Dataset records START

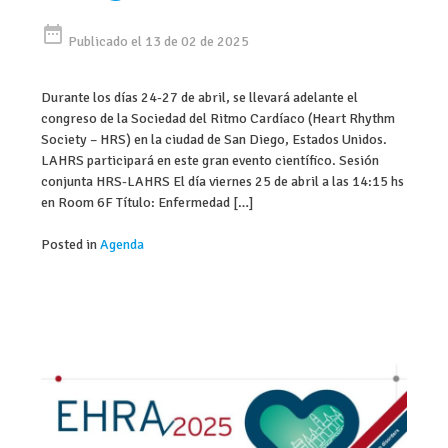
date_range
Publicado el 13 de 02 de 2025
Durante los días 24-27 de abril, se llevará adelante el
congreso de la Sociedad del Ritmo Cardíaco (Heart Rhythm
Society – HRS) en la ciudad de San Diego, Estados Unidos.
LAHRS participará en este gran evento científico. Sesión
conjunta HRS-LAHRS El día viernes 25 de abril a las 14:15 hs
en Room 6F Título: Enfermedad […]
Posted in
Agenda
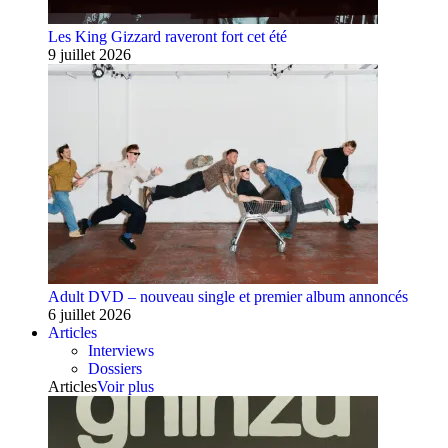
Les King Gizzard raveront fort cet été
9 juillet 2026
Adult DVD – nouveau single et premier album annoncés
6 juillet 2026
Articles
Interviews
Dossiers
Articles
Voir plus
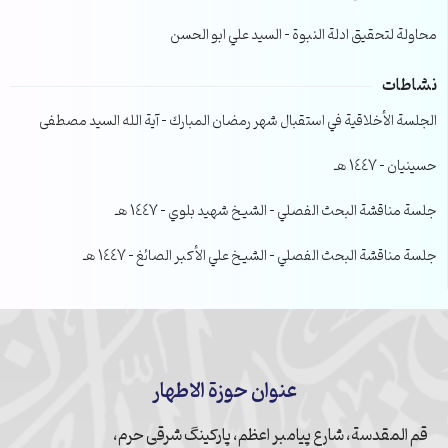
محاولة لتحقيق ادلة النبوة – السيد علي ابو الحسن
نشاطات
الجلسة الأخلاقية في استقبال شهر رمضان المبارك – آية الله السيد مصطفى
حسينيان – 1447 هـ
جلسة مناقشة البحث الفصلي – الشيخ شهيد بلوي – 1447 هـ
جلسة مناقشة البحث الفصلي – الشيخ علي الأكبر الصائغ – 1447 هـ
عنوان حوزة الاطهار
قم المقدسة، شارع پیامبر اعظم، پارکینگ شرقی حرم،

Dataset records END

* Problem statement: Your answer should consist of each line above in which "الفصلي" appears.

* Worked solution:
جلسة مناقشة البحث الفصلي – الشيخ شهيد بلوي – 1447 هـ
جلسة مناقشة البحث الفصلي – الشيخ علي الأكبر الصائغ – 1447 هـ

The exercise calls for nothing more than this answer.